Work request: Which lines in the records below contain the word "peças"? Copy each of them.

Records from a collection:
━━━

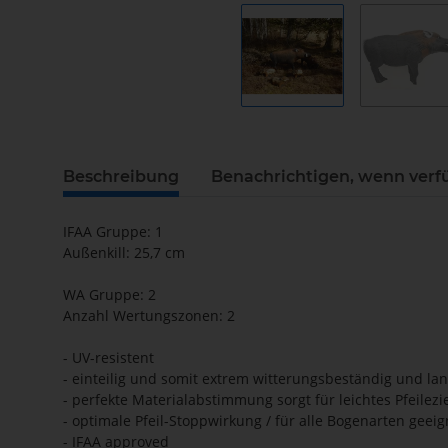
Beschreibung
Benachrichtigen, wenn verf
IFAA Gruppe: 1
Außenkill: 25,7 cm
WA Gruppe: 2
Anzahl Wertungszonen: 2
- UV-resistent
- einteilig und somit extrem witterungsbeständig und lan
- perfekte Materialabstimmung sorgt für leichtes Pfeile
- optimale Pfeil-Stoppwirkung / für alle Bogenarten geeig
- IFAA approved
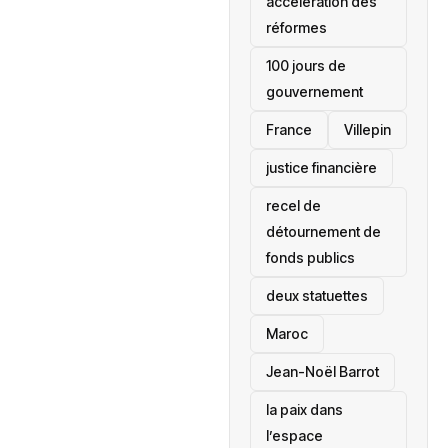
accélération des
réformes
100 jours de
gouvernement
France
Villepin
justice financière
recel de
détournement de
fonds publics
deux statuettes
Maroc
Jean-Noël Barrot
la paix dans
l’espace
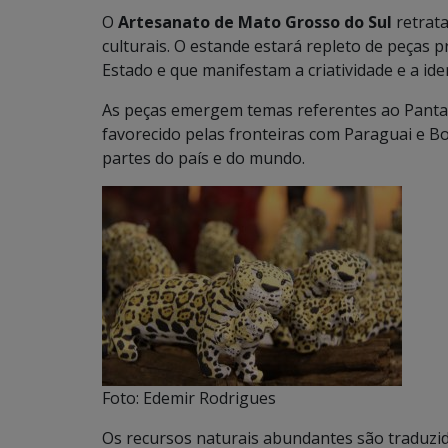
O
Artesanato de Mato Grosso do Sul
retrata
culturais. O estande estará repleto de peças
Estado e que manifestam a criatividade e a id
As peças emergem temas referentes ao Pantana
favorecido pelas fronteiras com Paraguai e B
partes do país e do mundo.
Foto: Edemir Rodrigues
Os recursos naturais abundantes são traduzid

━━━

Exercise result:
culturais. O estande estará repleto de peças
As peças emergem temas referentes ao Pantana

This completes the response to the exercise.